In a prepared testimony to Congress, Powell said the U.S. central bank would stick to a gradual approach to raising interest rates with inflation stuck below its 2 percent goal.
But bond markets in Europe and the United States came under selling pressure after Powell's comments in the question-and-answer session with lawmakers.
With U.S. 10-year Treasury yields up almost 5 basis points on the day at 2.91 percent <US10YT=RR>, bond yields in the euro area followed suit.
Germany's benchmark 10-year bond yield rose 3 bps to 0.68 percent <DE10YT=RR>, pushing the gap with U.S. peers to around 223 bps - its widest in 14 months.
"If you're talking about the concept of overheating, Powell is suggesting the Fed will err on the side of caution," said Chris Scicluna, head of economic research at Daiwa Capital Markets.
Scicluna cautioned against reading too much into one set of remarks from Powell but added: "You can say the risk is on the side of higher rates."
U.S. short-term interest rate futures fell after Powell's comments.

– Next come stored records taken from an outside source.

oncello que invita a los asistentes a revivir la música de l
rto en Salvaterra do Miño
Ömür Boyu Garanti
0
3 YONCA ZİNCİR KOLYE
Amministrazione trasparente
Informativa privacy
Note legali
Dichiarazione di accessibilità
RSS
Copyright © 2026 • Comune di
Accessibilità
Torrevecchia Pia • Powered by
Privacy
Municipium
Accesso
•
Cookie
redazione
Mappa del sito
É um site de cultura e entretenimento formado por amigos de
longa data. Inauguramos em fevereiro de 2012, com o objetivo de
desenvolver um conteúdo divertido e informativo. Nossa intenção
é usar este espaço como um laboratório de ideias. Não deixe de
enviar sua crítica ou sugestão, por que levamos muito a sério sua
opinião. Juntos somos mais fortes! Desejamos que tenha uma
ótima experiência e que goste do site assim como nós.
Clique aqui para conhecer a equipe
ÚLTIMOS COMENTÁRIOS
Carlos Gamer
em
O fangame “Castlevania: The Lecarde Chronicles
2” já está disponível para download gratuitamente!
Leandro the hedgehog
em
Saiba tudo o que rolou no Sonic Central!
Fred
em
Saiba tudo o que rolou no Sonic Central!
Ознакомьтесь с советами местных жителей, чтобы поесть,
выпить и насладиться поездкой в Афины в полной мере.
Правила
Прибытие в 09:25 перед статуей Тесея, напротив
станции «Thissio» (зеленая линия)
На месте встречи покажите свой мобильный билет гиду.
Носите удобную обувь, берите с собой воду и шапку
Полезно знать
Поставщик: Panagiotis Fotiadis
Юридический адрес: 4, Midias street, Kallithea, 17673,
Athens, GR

Traders continued to expect the first hike of the year to come next month, and see a more than one in four chance that the Fed would raise rates three more times this year.
Most euro zone bond yields were up 2-3 bps on the day, although Italian bonds outperformed after strong demand at a debt auction, the last one before this weekend's national election.

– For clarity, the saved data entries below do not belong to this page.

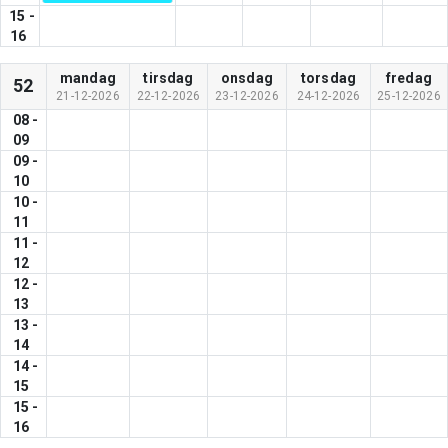
15
-
16
mandag
tirsdag
onsdag
torsdag
fredag
52
21-12-2026
22-12-2026
23-12-2026
24-12-2026
25-12-2026
08
-
09
09
-
10
10
-
11
11
-
12
12
-
13
13
-
14
14
-
15
15
-
16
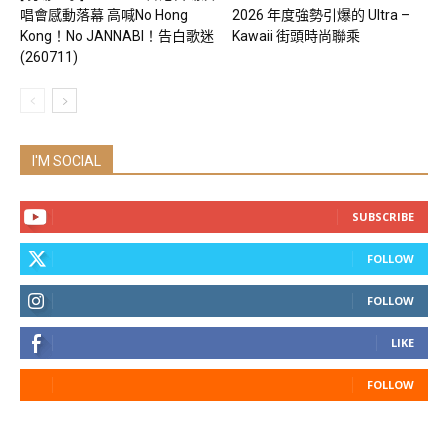
唱會感動落幕 高喊No Hong
2026 年度強勢引爆的 Ultra –
Kong！No JANNABI！告白歌迷
Kawaii 街頭時尚聯乘
(260711)
I'M SOCIAL
SUBSCRIBE
FOLLOW
FOLLOW
LIKE
FOLLOW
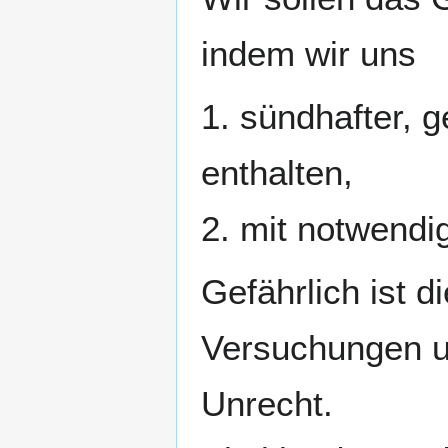
indem wir uns
1. sündhafter, g
enthalten,
2. mit notwendi
Gefährlich ist d
Versuchungen un
Unrecht.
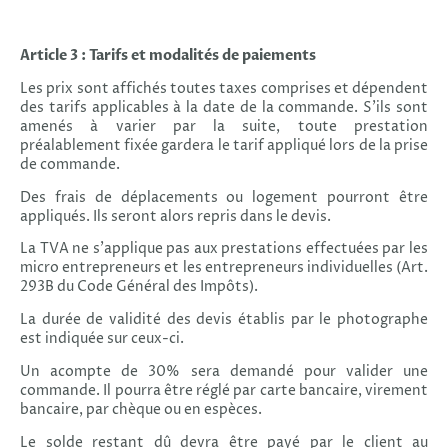
Article 3 : Tarifs et modalités de paiements
Les prix sont affichés toutes taxes comprises et dépendent
des tarifs applicables à la date de la commande. S'ils sont
amenés à varier par la suite, toute prestation
préalablement fixée gardera le tarif appliqué lors de la prise
de commande.
Des frais de déplacements ou logement pourront être
appliqués. Ils seront alors repris dans le devis.
La TVA ne s’applique pas aux prestations effectuées par les
micro entrepreneurs et les entrepreneurs individuelles (Art.
293B du Code Général des Impôts).
La durée de validité des devis établis par le photographe
est indiquée sur ceux-ci.
Un acompte de 30% sera demandé pour valider une
commande. Il pourra être réglé par carte bancaire, virement
bancaire, par chèque ou en espèces.
Le solde restant dû devra être payé par le client au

The southern European country, which goes to the polls on Sunday, sold around 7.71 billion euros of debt.
That was towards the top end of a targeted range, suggesting sentiment towards Italy remains firm ahead of the election.

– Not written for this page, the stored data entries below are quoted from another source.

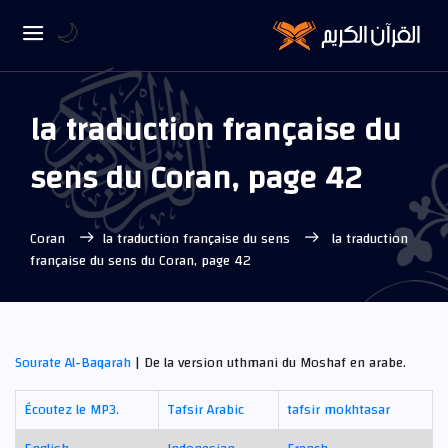
🌙
la traduction française du
sens du Coran, page 42
Coran
la traduction française du sens
la traduction
française du sens du Coran, page 42
Sourate Al-Baqarah
| De la version uthmani du Moshaf en arabe.
Écoutez le MP3.
Tafsir Arabic
tafsir mokhtasar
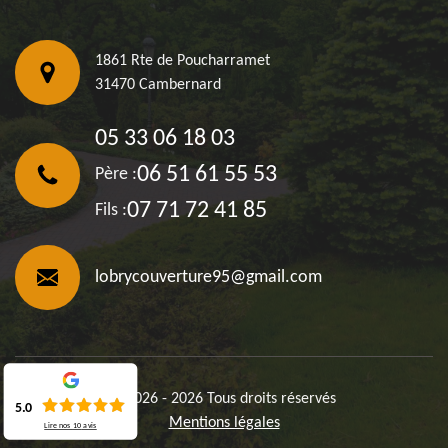
1861 Rte de Poucharramet
31470 Cambernard
05 33 06 18 03
06 51 61 55 53
Père :
07 71 72 41 85
Fils :
lobrycouverture95@gmail.com
©2026 - 2026 Tous droits réservés
5.0
Mentions légales
Lire nos
10
avis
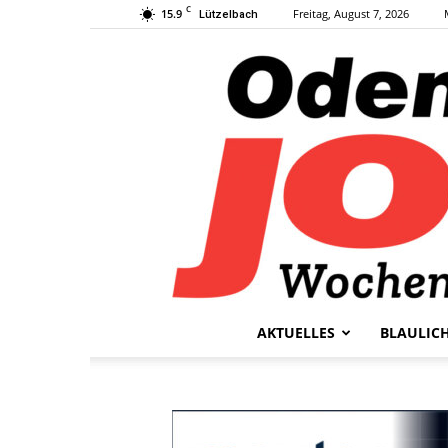
C
15.9
Freitag, August 7, 2026
Lützelbach
AKTUELLES
BLAULIC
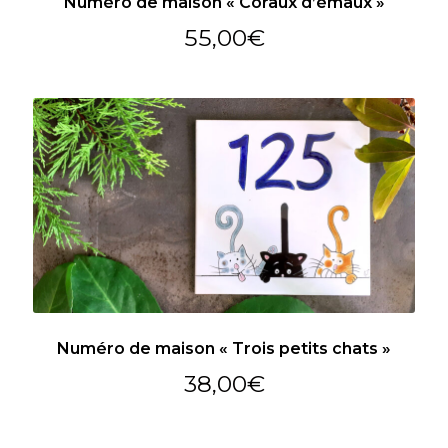
Numéro de maison « Coraux d’émaux »
55,00
€
Numéro de maison « Trois petits chats »
38,00
€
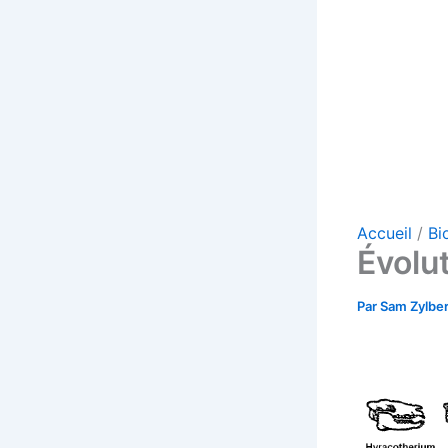
Accueil
Bi
Évolu
Par
Sam Zylbe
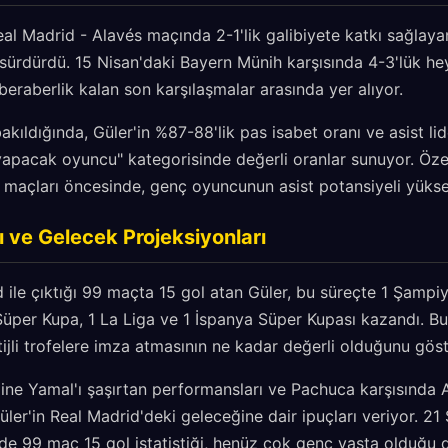
l Madrid - Alavés maçında 2-1'lik galibiyete katkı sağlaya
ı sürdürdü. 15 Nisan'daki Bayern Münih karşısında 4-3'lük 
beraberlik kalan son karşılaşmalar arasında yer alıyor.
akıldığında, Güler'in %87-88'lik pas isabet oranı ve asist li
 yapacak oyuncu" kategorisinde değerli oranlar sunuyor. Özel
 maçları öncesinde, genç oyuncunun asist potansiyeli yüks
rı ve Gelecek Projeksiyonları
 ile çıktığı 99 maçta 15 gol atan Güler, bu süreçte 1 Şampiyo
üper Kupa, 1 La Liga ve 1 İspanya Süper Kupası kazandı. Bu 
ijli trofelere imza atmasının ne kadar değerli olduğunu göst
ne Yamal'ı şaşırtan performansları ve Pachuca karşısında 
Güler'in Real Madrid'deki geleceğine dair ipuçları veriyor. 2
e 99 maç 15 gol istatistiği, henüz çok genç yaşta olduğu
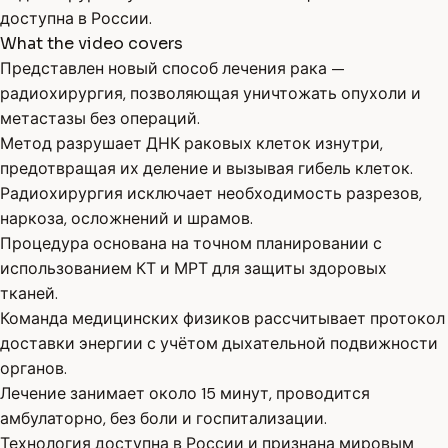
доступна в России.
What the video covers
Представлен новый способ лечения рака —
радиохирургия, позволяющая уничтожать опухоли и
метастазы без операций.
Метод разрушает ДНК раковых клеток изнутри,
предотвращая их деление и вызывая гибель клеток.
Радиохирургия исключает необходимость разрезов,
наркоза, осложнений и шрамов.
Процедура основана на точном планировании с
использованием КТ и МРТ для защиты здоровых
тканей.
Команда медицинских физиков рассчитывает протокол
доставки энергии с учётом дыхательной подвижности
органов.
Лечение занимает около 15 минут, проводится
амбулаторно, без боли и госпитализации.
Технология доступна в России и признана мировым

"Given the risks we have ahead of the election and with bond yields turning up, the auction results saw fair demand," said Daniel Lenz, a rates strategist at DZ Bank.
Italy's 10-year bond yield fell 2 basis points to 2.09 percent <IT10YT=TWEB>. The gap between Italian and German bonds yields moved to 143 bps, its narrowest in five days and well below recent highs of 152 bps.
The spread had widened in recent weeks as the election approached, making Italian bonds more attractive to those investors who take a more sanguine view of political risk in the euro zone's third-largest economy.